The point is very simple in the extreme example above:  If I am truly honest, I can’t lead a happy life at any weight any more than I can lead a happy life as a raging drunk.  Worse, the sad truth is that fat, or in my case heavy, was a choice.  Sure those first 30 pounds came on fast and I didn’t realize what was going on until I was already pushing maximum density but there was a choice that came right after I realized my metabolism simply wasn’t what it used to be…  I did choose to not do anything about my problem.

Of course that didn’t last very long, I changed my mind within 24 hours, but the fact remains, I made a choice.

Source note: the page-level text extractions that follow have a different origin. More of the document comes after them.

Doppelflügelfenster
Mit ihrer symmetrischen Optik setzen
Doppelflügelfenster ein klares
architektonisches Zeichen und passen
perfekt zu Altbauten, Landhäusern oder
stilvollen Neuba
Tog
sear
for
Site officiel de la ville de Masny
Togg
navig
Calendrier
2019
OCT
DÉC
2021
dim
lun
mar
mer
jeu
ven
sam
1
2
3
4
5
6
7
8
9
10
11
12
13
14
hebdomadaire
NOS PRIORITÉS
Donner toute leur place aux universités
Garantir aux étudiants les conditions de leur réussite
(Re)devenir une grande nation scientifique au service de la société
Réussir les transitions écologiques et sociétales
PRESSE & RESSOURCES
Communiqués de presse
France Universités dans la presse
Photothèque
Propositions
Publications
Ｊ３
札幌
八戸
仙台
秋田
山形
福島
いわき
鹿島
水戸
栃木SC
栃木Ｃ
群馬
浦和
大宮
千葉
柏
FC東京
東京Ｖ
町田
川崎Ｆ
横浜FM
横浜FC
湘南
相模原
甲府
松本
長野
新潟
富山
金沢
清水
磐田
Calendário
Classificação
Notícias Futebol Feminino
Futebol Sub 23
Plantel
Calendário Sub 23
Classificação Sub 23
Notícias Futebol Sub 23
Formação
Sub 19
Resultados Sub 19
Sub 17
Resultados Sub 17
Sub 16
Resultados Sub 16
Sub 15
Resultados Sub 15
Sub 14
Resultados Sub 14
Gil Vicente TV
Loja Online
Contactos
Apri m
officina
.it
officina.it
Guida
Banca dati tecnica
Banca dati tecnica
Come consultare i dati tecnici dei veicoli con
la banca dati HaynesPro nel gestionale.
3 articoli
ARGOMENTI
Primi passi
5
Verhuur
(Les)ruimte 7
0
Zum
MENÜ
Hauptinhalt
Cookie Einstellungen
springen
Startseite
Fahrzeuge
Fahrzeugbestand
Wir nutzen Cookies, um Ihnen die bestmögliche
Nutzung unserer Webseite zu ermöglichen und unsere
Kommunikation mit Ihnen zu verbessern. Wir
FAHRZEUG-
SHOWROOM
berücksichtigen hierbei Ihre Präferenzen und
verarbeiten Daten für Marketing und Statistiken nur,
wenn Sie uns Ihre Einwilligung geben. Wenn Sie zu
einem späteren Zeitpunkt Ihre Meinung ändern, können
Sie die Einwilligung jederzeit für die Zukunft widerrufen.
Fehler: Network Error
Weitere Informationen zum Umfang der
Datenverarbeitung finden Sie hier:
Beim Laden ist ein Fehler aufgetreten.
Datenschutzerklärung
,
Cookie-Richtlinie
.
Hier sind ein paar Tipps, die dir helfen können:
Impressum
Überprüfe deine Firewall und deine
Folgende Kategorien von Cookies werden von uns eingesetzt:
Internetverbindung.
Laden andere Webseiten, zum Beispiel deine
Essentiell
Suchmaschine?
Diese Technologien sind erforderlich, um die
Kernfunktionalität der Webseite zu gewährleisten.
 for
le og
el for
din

Now, I’m not lost on the fact that I could be one of a rare breed who is willing to take responsibility for their actions rather than blame others or “genetics”.  God knows, it certainly isn’t the easy way to do things but if I want to be happy – truly happy, I have to rid myself of the delusion that happiness can be achieved while I’m blatantly lying to myself and others about what it is that’s keeping me from being happy in the first place.  The only way I can be happy and fat at the same time is if I believe the lie that it’s really not all that big a deal to have to sit at home while the wife and kids go hiking on vacations.  It’s really not that big a deal if I get too heavy to ride a bike again…  That I can’t see my shoes anymore.  That I’m out of breath trying to put my socks on or climbing the stairs to my daughter’s bedrooms so I can’t tuck them in or kiss them goodnight.  That I can’t go for a walk on the beach with my wife or that I don’t want to go swimming for fear I’ll have to take off my shirt.

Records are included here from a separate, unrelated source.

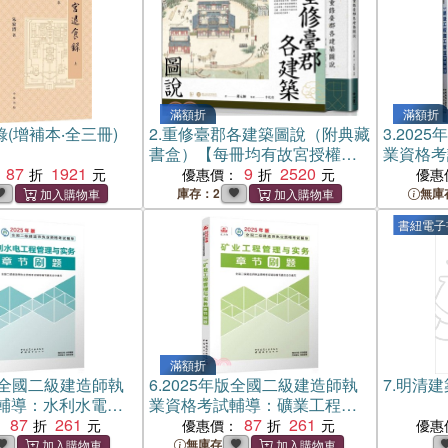
滿額折
滿額折
(增補本‧全三冊)
2.
重修臺郡各建築圖說（附典藏
3.
202
書盒）【每冊均有故宮授權雷
業資格考
87
1921
射防偽標籤】
9
2520
工管理章
優惠價：
優惠
庫存：2
無庫
書紐電子
滿額折
版全國二級建造師執
6.
2025年版全國二級建造師執
7.
明清建
輔導：水利水電工
業資格考試輔導：礦業工程管
務章節刷題（簡體
87
261
理與實務章節刷題（簡體書）
87
261
：
優惠價：
優惠
無庫存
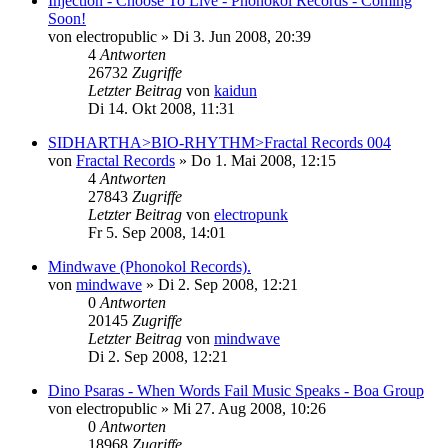
Injection - Choose To Live - Phonokol Records - Coming
Soon!
von
electropublic
»
Di 3. Jun 2008, 20:39
4
Antworten
26732
Zugriffe
Letzter Beitrag
von
kaidun
Di 14. Okt 2008, 11:31
SIDHARTHA>BIO-RHYTHM>Fractal Records 004
von
Fractal Records
»
Do 1. Mai 2008, 12:15
4
Antworten
27843
Zugriffe
Letzter Beitrag
von
electropunk
Fr 5. Sep 2008, 14:01
Mindwave (Phonokol Records).
von
mindwave
»
Di 2. Sep 2008, 12:21
0
Antworten
20145
Zugriffe
Letzter Beitrag
von
mindwave
Di 2. Sep 2008, 12:21
Dino Psaras - When Words Fail Music Speaks - Boa Group
von
electropublic
»
Mi 27. Aug 2008, 10:26
0
Antworten
18968
Zugriffe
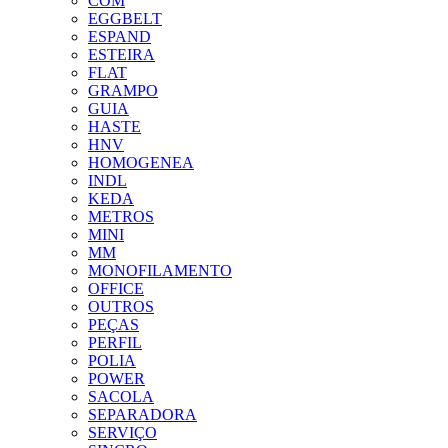
COM
EGGBELT
ESPAND
ESTEIRA
FLAT
GRAMPO
GUIA
HASTE
HNV
HOMOGENEA
INDL
KEDA
METROS
MINI
MM
MONOFILAMENTO
OFFICE
OUTROS
PEÇAS
PERFIL
POLIA
POWER
SACOLA
SEPARADORA
SERVIÇO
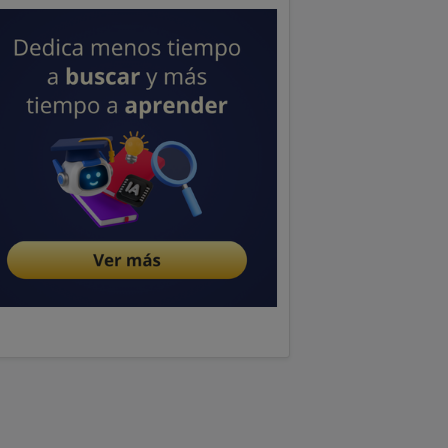
Publicidad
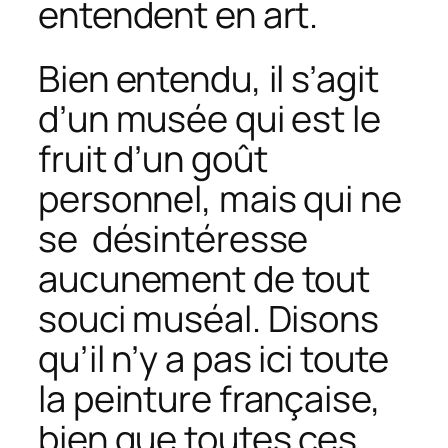
entendent en art.
Bien entendu, il s’agit
d’un musée qui est le
fruit d’un goût
personnel, mais qui ne
se désintéresse
aucunement de tout
souci muséal. Disons
qu’il n’y a pas ici toute
la peinture française,
bien que toutes ces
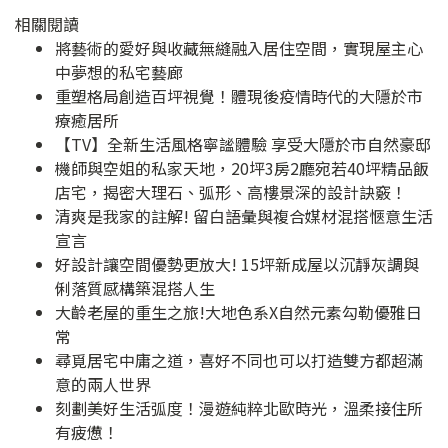
相關閱讀
將藝術的愛好與收藏無縫融入居住空間，實現屋主心
中夢想的私宅藝廊
重塑格局創造百坪視覺！體現後疫情時代的大隱於市
療癒居所
【TV】全新生活風格寧謐體驗 享受大隱於市自然豪邸
機師與空姐的私家天地，20坪3房2廳宛若40坪精品飯
店宅，揭密大理石、弧形、高樓景深的設計訣竅！
清爽是我家的註解! 留白語彙與複合媒材混搭愜意生活
宣言
好設計讓空間優勢更放大! 15坪新成屋以沉靜灰調與
俐落質感構築混搭人生
大齡老屋的重生之旅!大地色系X自然元素勾勒優雅日
常
尋覓居宅中庸之道，喜好不同也可以打造雙方都超滿
意的兩人世界
刻劃美好生活弧度！漫遊純粹北歐時光，溫柔接住所
有疲憊！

There may be people out there who can indeed live like that but I’m not the one.  My happiness directly depends on my fitness.  I cannot be happy at any weight.

I can, however, be happy if I’m on the path to get fit – there is a difference between knowing that a path exists out there somewhere but choosing to watch others walk it and walking it myself (or riding it for that matter).

For the new year, don’t believe the lies that are told at the donut shops:  That fat is a genetic sentence, that fitness is too hard, that you can’t do it…  Get on the path and stay on it.  It’s a lot easier to be happy on the path than sitting on the couch watching others walk it.